Lizzie has made quite a few pies over the years, and we have quite a few pie pans (metal, glass, stone, ceramic) in several sizes. She has not currently found the magical combination of heat and time to make a deep-dish pie (high walls, twice the filling) set up. For now, she either does half the filling in a single crust or all the filling in two crusts.

The co-worker who sent me this recipe notes, “I just use the roll out Pillsbury pie crust in refrigerated section of the grocery store.” It turns out that this is also what Rhudine, one of the best-known bakers on campus, uses when she makes pie (her specialties are cakes). Lizzie made her crust from scratch. I would reduce the amount of salt in the crust to ~3/4 or even 2/3 tsp; it was a very good crust, but a bit salty on first taste. You couldn’t tell at all when the crust hit your tongue with filling, but nibbling on that top edge all by itself was another story.

Lizzie made a double recipe and produced three pies, two 8" and one 10". The 10" pie filling rose more slowly and ended up with more of the fluffed-jelly consistency I’m used to in a Derby Pie or a pecan pie. It also required more time in the oven to set, although the crust was done. So Lizzie's suggestion is:

Make one recipe in a 10" pie crust. Shield the crust and bake for 20 minutes, then remove the shield and bake for another 30-35 (total 50-55 minutes).

All I can say is that the 10" pie was about as good as a pie could be. The 8" pies were tasty as well, but the texture was better with the 10" pie.

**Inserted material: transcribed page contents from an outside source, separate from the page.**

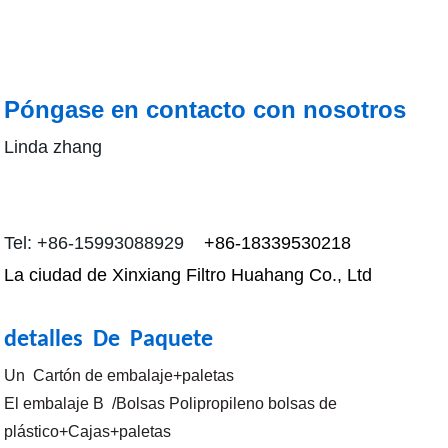
Póngase en contacto con nosotros
Linda zhang
Tel: +86-15993088929
+86-18339530218
La ciudad de Xinxiang Filtro Huahang Co., Ltd
detalles De Paquete
Un Cartón de embalaje+paletas
El embalaje B /Bolsas Polipropileno bolsas de
plástico+Cajas+paletas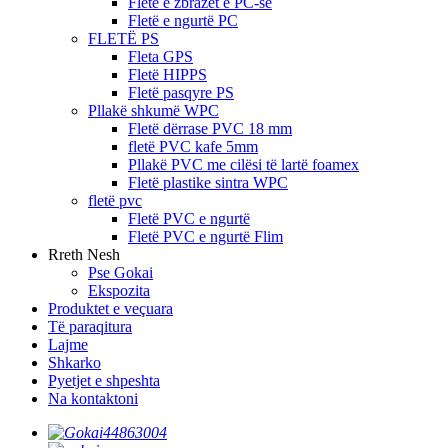
Fletë e zbrazët e PC-së
Fletë e ngurtë PC
FLETË PS
Fleta GPS
Fletë HIPPS
Fletë pasqyre PS
Pllakë shkumë WPC
Fletë dërrase PVC 18 mm
fletë PVC kafe 5mm
Pllakë PVC me cilësi të lartë foamex
Fletë plastike sintra WPC
fletë pvc
Fletë PVC e ngurtë
Fletë PVC e ngurtë Flim
Rreth Nesh
Pse Gokai
Ekspozita
Produktet e veçuara
Të paraqitura
Lajme
Shkarko
Pyetjet e shpeshta
Na kontaktoni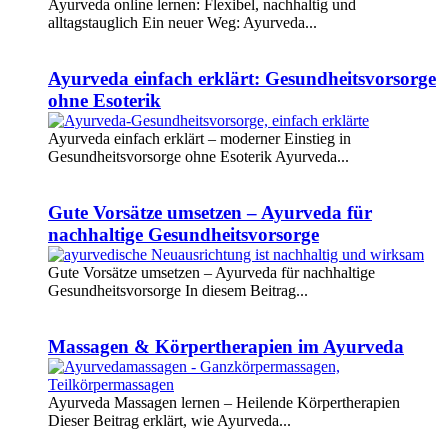
Ayurveda online lernen: Flexibel, nachhaltig und
alltagstauglich Ein neuer Weg: Ayurveda...
Weiterlesen
Ayurveda einfach erklärt: Gesundheitsvorsorge
ohne Esoterik
Ayurveda einfach erklärt – moderner Einstieg in
Gesundheitsvorsorge ohne Esoterik Ayurveda...
Weiterlesen
Gute Vorsätze umsetzen – Ayurveda für
nachhaltige Gesundheitsvorsorge
Gute Vorsätze umsetzen – Ayurveda für nachhaltige
Gesundheitsvorsorge In diesem Beitrag...
Weiterlesen
Massagen & Körpertherapien im Ayurveda
Ayurveda Massagen lernen – Heilende Körpertherapien
Dieser Beitrag erklärt, wie Ayurveda...
Weiterlesen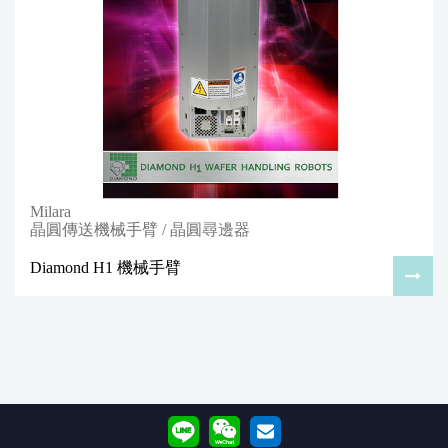
Milara
晶圓傳送機械手臂 / 晶圓尋邊器
Diamond H1 機械手臂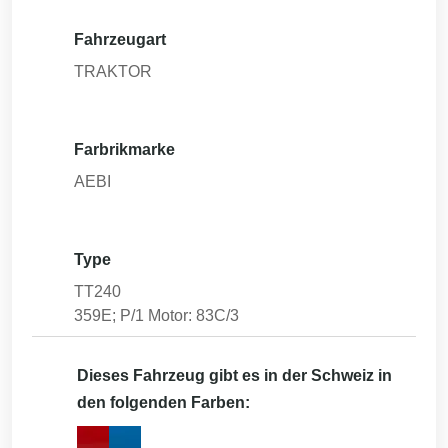
Fahrzeugart
TRAKTOR
Farbrikmarke
AEBI
Type
TT240
359E; P/1 Motor: 83C/3
Dieses Fahrzeug gibt es in der Schweiz in
den folgenden Farben:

I think that next year, we may need to try this with walnuts instead of pecans. Or maybe half each.

Pie Crust
  • 2 cups flour
  • 1 teaspoon salt (but see untested suggestion, above)
  • 2/3 cups Crisco plus 2 tablespoons
  • 1/8 cup water
  • 1/8 cup vodka (Lizzie added this one Christmas 2011; too little water and you can’t work the dough properly; too much and the crust gets soggy on the bottom; she heard this trick on the radio and it worked well.)
Measure flour into mixing bowl and blend in salt. Cut in shortening until particles are the size of giant peas. Sprinkle with water, a tablespoon at a time, mixing lightly with a fork until all flour is moist. Gather dough together with fingers so it cleans the bowl. Press firmly into a ball. Roll out or keep in waxed paper in refrigerator until ready to bake.

One last note:

The 10" pie and one of the 8" pies were made in glass pie pans. The other 8" pie was made in a stone pie pan. Lizzie likes the stone pan for things like cornbread, but pie crust always wants to adhere to it. A number of the pieces of pie were damaged coming out of the stone pan. Stick to glass. Or use glass and don’t stick. Or something.

1 comment:

St. Elizabeth of Cayce said...

Sadly, that's Lizze liked the stone pan. Gotta locate another one, thanks to Mrs. Graceful & gravity.

PS: Thanks for the compliment on the "deep dish pie."